Hardware prices are lower? They're roughly the same from what I can tell. 6 years ago, I spent $130 for a graphics card. Before that card, I had spent maybe $90. All that's changed is the advancement of technology really. The prices aren't exactly lower. All of my PCs over the years have done quite well with $450 put into each machine, and they function as full blown computers, not as just a game console or gameconsole+half-baked-pc. Some might consider this pricey compared to a console, but there are obvious reasons for that. And spending $300 on cheap desktop tower probably isn't going to yield the best results. Never really has, from what I've seen...

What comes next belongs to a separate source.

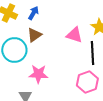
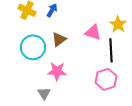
brown triangle: (34, 35) -> (59, 39), moved

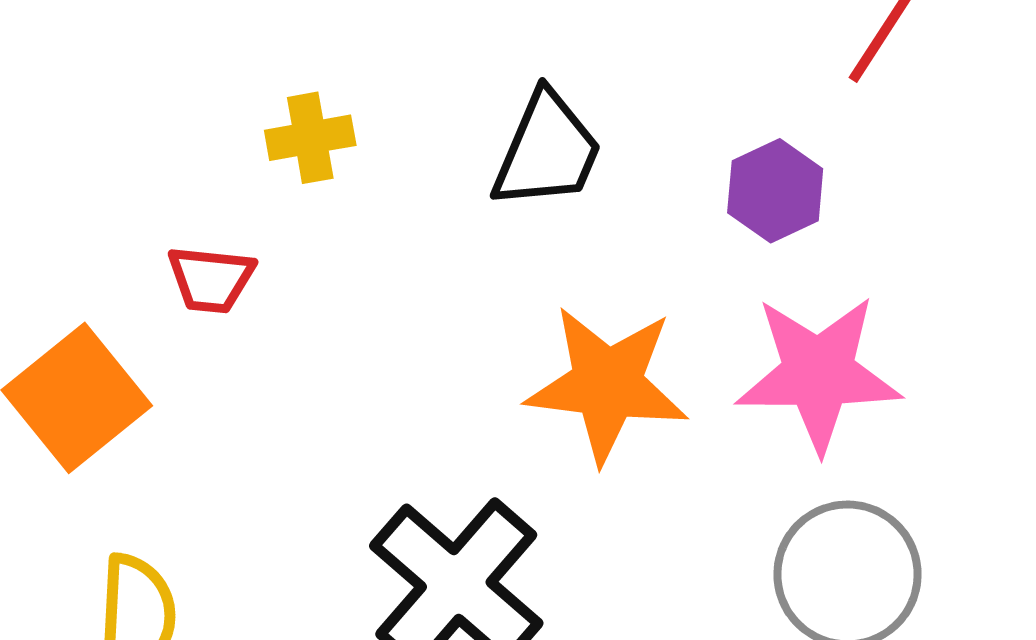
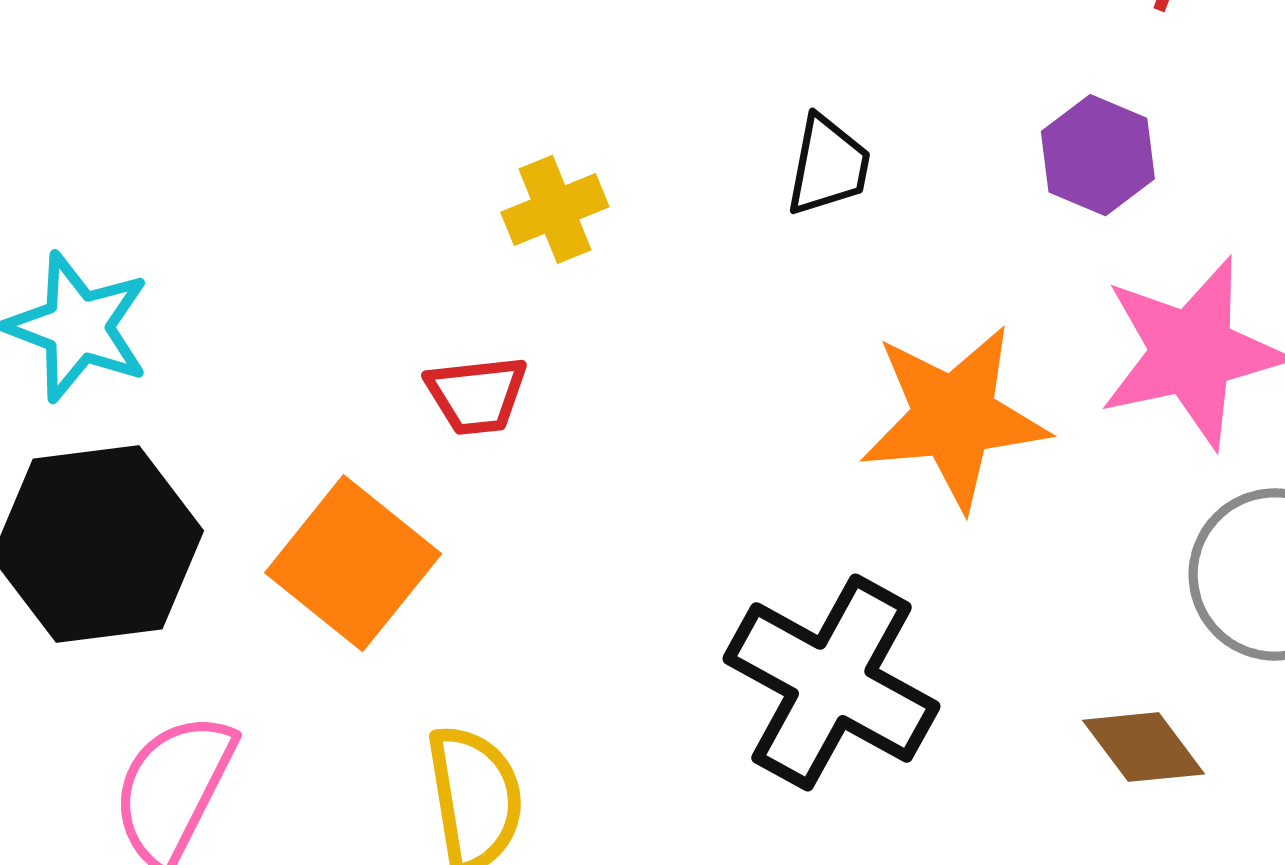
black trapezoid: (547, 151) -> (828, 166), size x0.7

Modding isn't exactly making a comeback, as that'd imply it died down somehow. It's always been popular, depending on the game and what the developers did to provide them tools for modification or even simply reducing restrictions to game modification. What we're seeing now though is the full embrace as Valve's Steam Workshop comes into play. I'm hoping Rockstar can strike a deal with them too, as I'm sure they could do wonders with GTAV and pushing profits/sales to a greater level.
But yeah, it's really a good time to be a PC gamer right now. I've always been rather curious though, as how a company like Microsoft renown for being THE software company for PCs... fails so hard at getting their games on the PC or even a good distribution system for that matter... (Sorry if anyone's a fan of Games for Windows Live...) I mean, I'm not complaining, I can totally live without Microsoft's involvement, but it always had me curious.